Such high expectations extend beyond tech stocks, even if they are toughest for AI darlings.

That helped offset a rise of 3.1 per cent for Alphabet. It jumped after Berkshire Hathaway said it built a $US4.9 billion ownership stake in Google’s parent company. Berkshire Hathaway, run by famed investor Warren Buffett, is notorious for trying to buy stocks only when they look like good values while avoiding anything that looks too expensive.

Another source of potential disappointment for Wall Street is what the Federal Reserve does with interest rates. The expectation had been that the Fed would keep cutting interest rates in hopes of shoring up the slowing job market. Wall Street loves lower rates because they can give a boost to the economy and to prices for investments.

But questions are rising about whether a third cut for the year will come out of the Fed’s next meeting in December, something that traders had earlier seen as very likely. The downside of lower interest rates is that they can make inflation worse, and inflation has stubbornly remained above the Fed’s 2 per cent target.

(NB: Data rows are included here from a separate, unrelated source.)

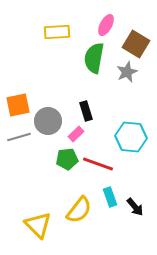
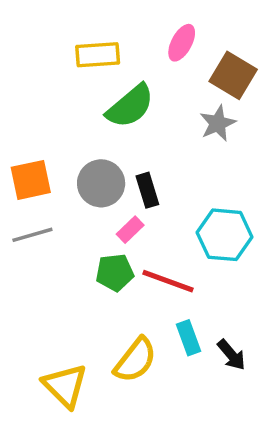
green semicircle: (94, 58) -> (130, 106), moved, turned -140
gray circle: (48, 121) -> (101, 183), moved

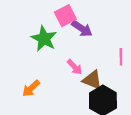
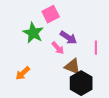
purple arrow: (82, 29) -> (68, 38), moved
pink arrow: (75, 67) -> (58, 48), moved

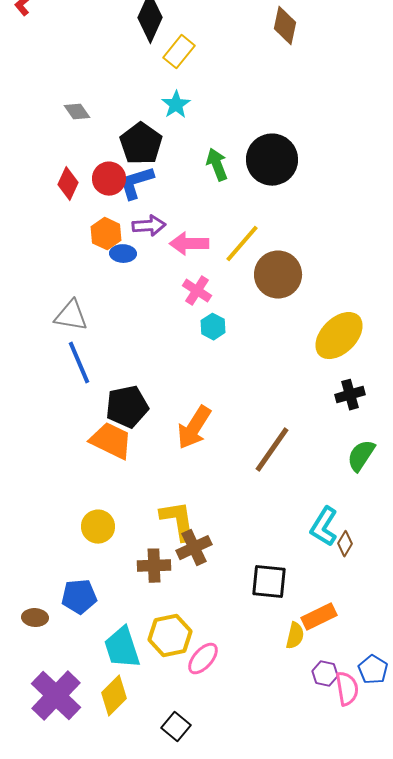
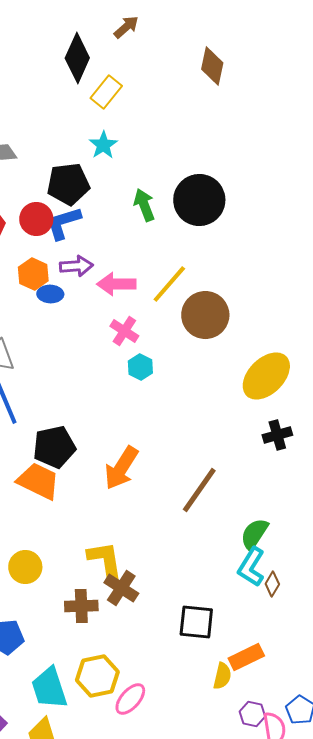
black pentagon: (141, 144) -> (68, 184), turned 30
green semicircle: (361, 456) -> (254, 534), moved
brown cross: (194, 548) -> (121, 588), turned -32

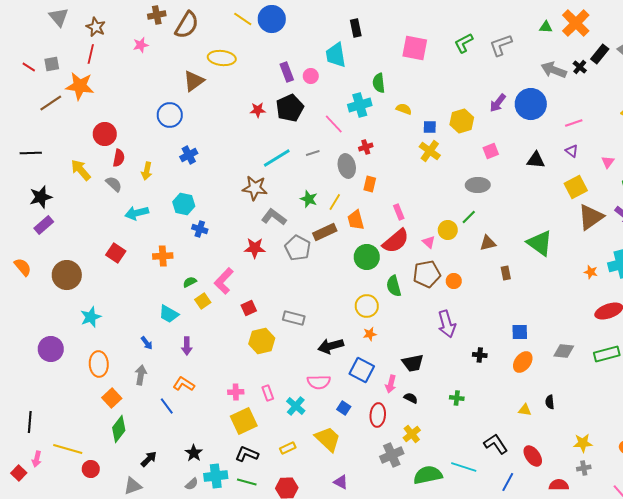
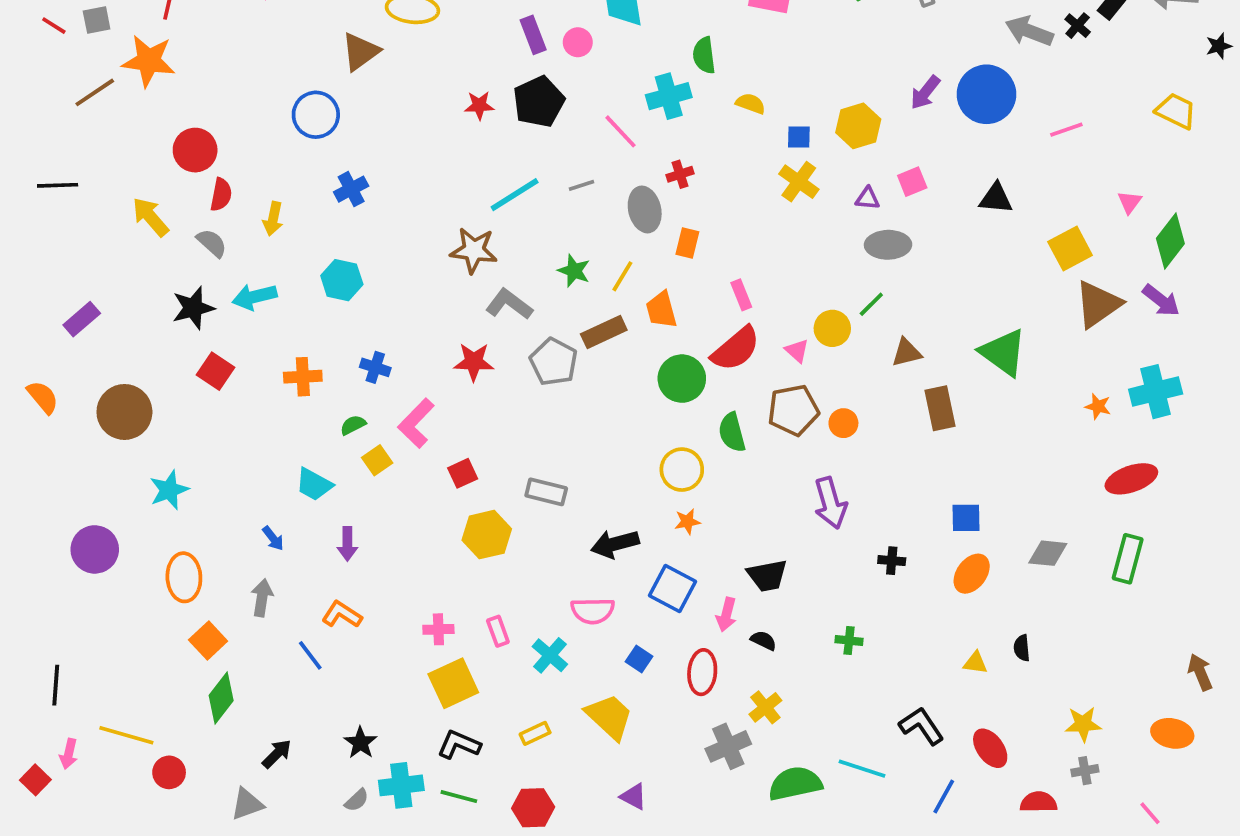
purple triangle: (572, 151) -> (868, 198), moved, turned -32
black star: (41, 197) -> (193, 308), moved
blue cross: (200, 229) -> (375, 367), moved
brown rectangle: (506, 273) -> (940, 408), size x1.6
green rectangle: (607, 354) -> (1128, 559), turned -60

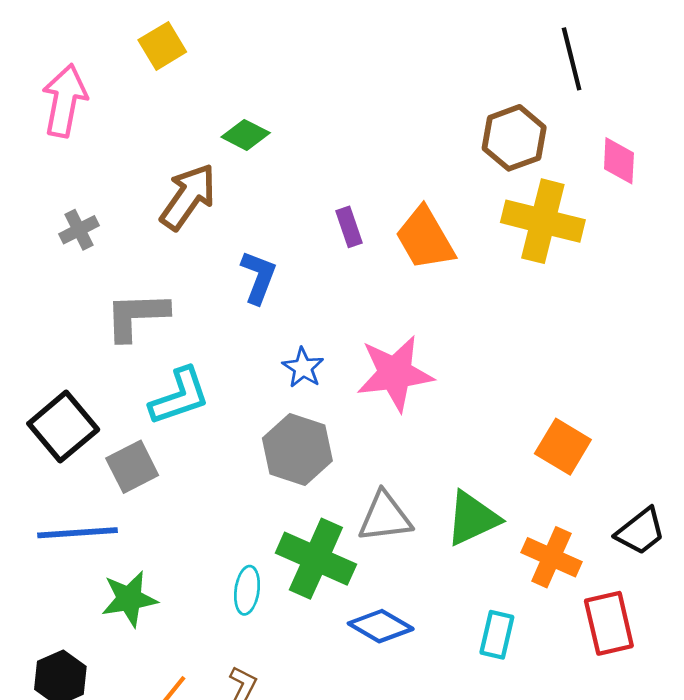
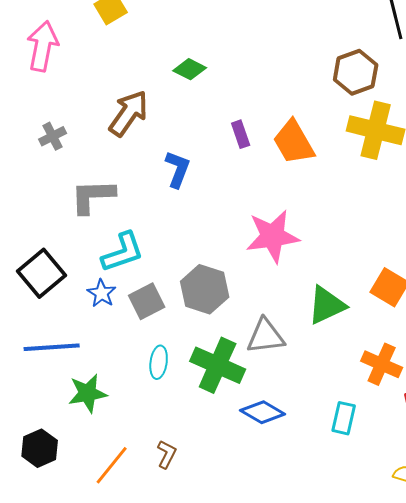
green diamond: (246, 135) -> (190, 69), moved
blue star: (303, 368) -> (102, 293), moved
gray square: (132, 467) -> (147, 301), moved
green triangle: (472, 518) -> (327, 305), moved
cyan ellipse: (247, 590) -> (159, 362), moved

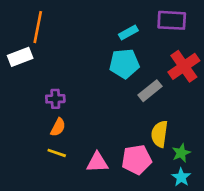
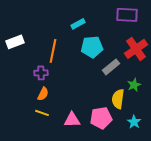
orange line: (38, 27) -> (53, 51), moved
cyan rectangle: (128, 32) -> (78, 24), moved
green star: (181, 153) -> (134, 85), moved
cyan star: (181, 177) -> (134, 122), moved

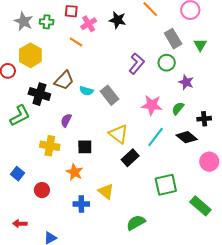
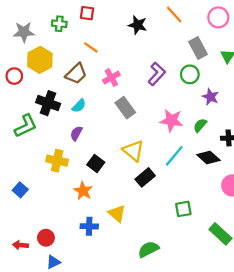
gray star: (24, 21) -> (24, 32), moved, turned -30
pink cross: (89, 24) -> (111, 78), moved
brown trapezoid: (64, 80) -> (76, 74), moved
cyan semicircle: (86, 91) -> (79, 106), moved, turned -64
black square: (85, 147) -> (96, 163), turned 35
green square: (166, 185) -> (183, 209), size x0.7
red circle: (42, 190) -> (46, 238), moved

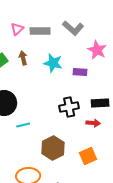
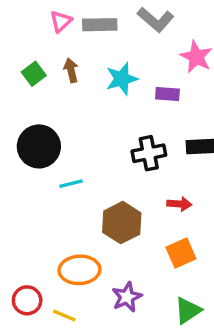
cyan star: (53, 63) -> (122, 79), turned -30
red arrow: (93, 123) -> (179, 204), moved
orange square: (88, 156) -> (181, 253), moved

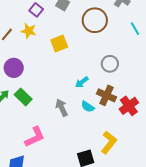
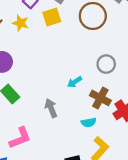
yellow square: (59, 43) -> (52, 17), moved
cyan semicircle: (88, 107) -> (89, 122), moved, turned -48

Fed officials have also pointed to the US government’s shutdown, which delayed the release of updates on the job market and other signals about the economy. With less information and less certainty about how things are going, some Fed officials have suggested it may be better to wait in December to get more clarity.

Now that the shutdown is over, the government is preparing to release September’s delayed jobs report on Thursday.

In 2026, the Fed is likely to cut interest rates only in response to a slowing economy instead of trying to cut ahead of it, according to Barry Bannister, chief equity strategist at Stifel. That’s not as good an environment for stock prices, and Bannister said the “Fed’s ‘free lunch’ is over.”